Whilst tempted to stop for another, I thought it would be good to visit another pub whilst in the city, so after consulting What Pub, set off along a side street. Unfortunately there was a police barricade at the bottom of the road, indicating I had inadvertently entered the exclusion zone surround the scene of Monday’s incident. Retracing my footsteps, I stopped to take a few photos of what I thought was the other corner of the Railway, even though it was actually another fine, traditional pub called the Lion Tavern. I didn’t realise my mistake until back on board ship, and only then after stumbling across the Lion in the book I was reading at the time.
“A Pub All Seasons” by Adrian Tierney-Jones, constituted my chosen reading material for the cruise, and whilst I still haven’t finished it, I’ve read more than enough to know what Adrian is getting at in this real gem of a book. I’ll leave out the name-dropping, despite having met Mr Tierney-Jones, but without giving too much away (I will probably write a review of the book, in the fullness of time), the publication can best be summed up by the sub-title- “A Yearlong Journey in Search of the Perfect British Local.” Starting with autumn, Adrian works his way through the four seasons, contrasting the mood and the atmosphere that he finds in journeys up and down the land. Two days after our cruise ship departed Liverpool, our intrepid author finds himself in Liverpool where, unlike me, he finds time to visit the Roscoe Head.
His description was enough to make me wish I’d called in at the Roscoe, but worse is to come, as on page 145, Adrian stops off at the Lion Tavern – the very same Lion I mistook for the rear of the Railway.

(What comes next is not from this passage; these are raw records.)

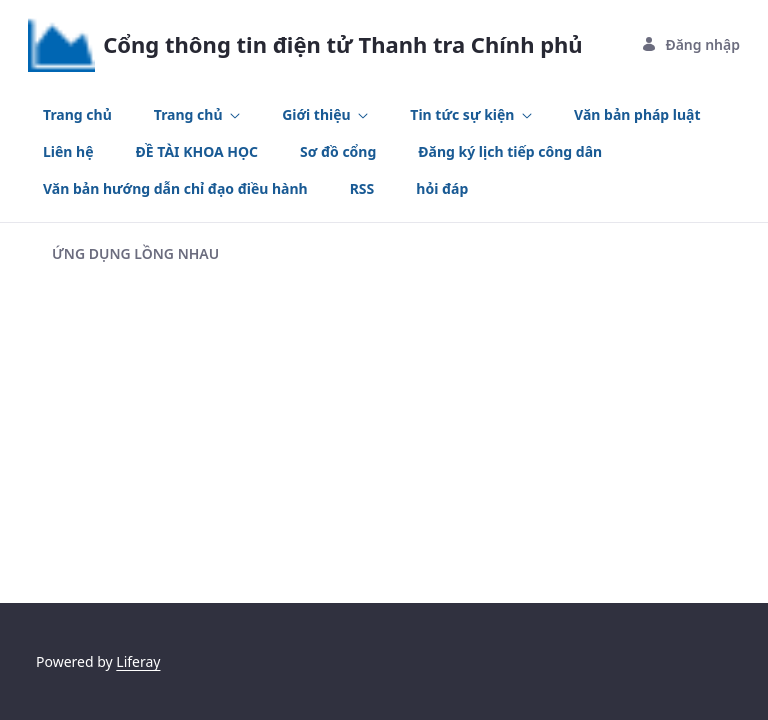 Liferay (138, 661)
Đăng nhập (690, 44)
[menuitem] (77, 114)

I’d obviously missed another gem of a pub, and one which, if anything surpassed the adjacent Railway. It’s obviously easy to be wise after the event, but had I been a few pages further on in the book, then I could have visited the Lion, alongside the Railway.
We’re getting near the end now, and I ended up at the nearby Denbigh Castle, thanks in no small part to the aforementioned police “exclusion zone.” Situated in the quirky named Hackins Hey, just off Dale Street, the Denbigh Castle is one of two pubs owned by the independent Small Hands Company.

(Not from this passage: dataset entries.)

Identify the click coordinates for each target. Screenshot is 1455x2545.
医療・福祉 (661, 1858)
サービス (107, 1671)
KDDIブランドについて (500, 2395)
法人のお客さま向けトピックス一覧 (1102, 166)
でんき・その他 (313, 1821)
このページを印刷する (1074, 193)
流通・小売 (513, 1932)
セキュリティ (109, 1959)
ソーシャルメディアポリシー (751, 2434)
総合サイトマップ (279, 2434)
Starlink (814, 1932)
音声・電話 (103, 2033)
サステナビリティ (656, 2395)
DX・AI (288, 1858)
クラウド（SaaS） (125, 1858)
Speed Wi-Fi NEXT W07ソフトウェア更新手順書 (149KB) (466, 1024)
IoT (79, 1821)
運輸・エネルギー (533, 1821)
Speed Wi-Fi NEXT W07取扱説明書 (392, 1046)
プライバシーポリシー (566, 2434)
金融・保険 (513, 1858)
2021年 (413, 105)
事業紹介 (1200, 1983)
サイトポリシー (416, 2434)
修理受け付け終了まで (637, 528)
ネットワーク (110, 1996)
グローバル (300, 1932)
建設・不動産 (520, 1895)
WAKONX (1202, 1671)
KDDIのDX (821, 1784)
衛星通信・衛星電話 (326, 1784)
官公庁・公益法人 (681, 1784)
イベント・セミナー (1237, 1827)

With its attractive, blue-painted frontage, spacious and well-laid out bar, plus four cask ales, it was quieter inside the pub than was the case at the Railway, and there were fewer customers as well, but the pub had a nice chilled-out atmosphere. A pint of Heaps of Sheeps from Castle Rock Brewery, rounded off the afternoon, before I headed back to the Queen Anne, and a catch up with Mrs PBT’s.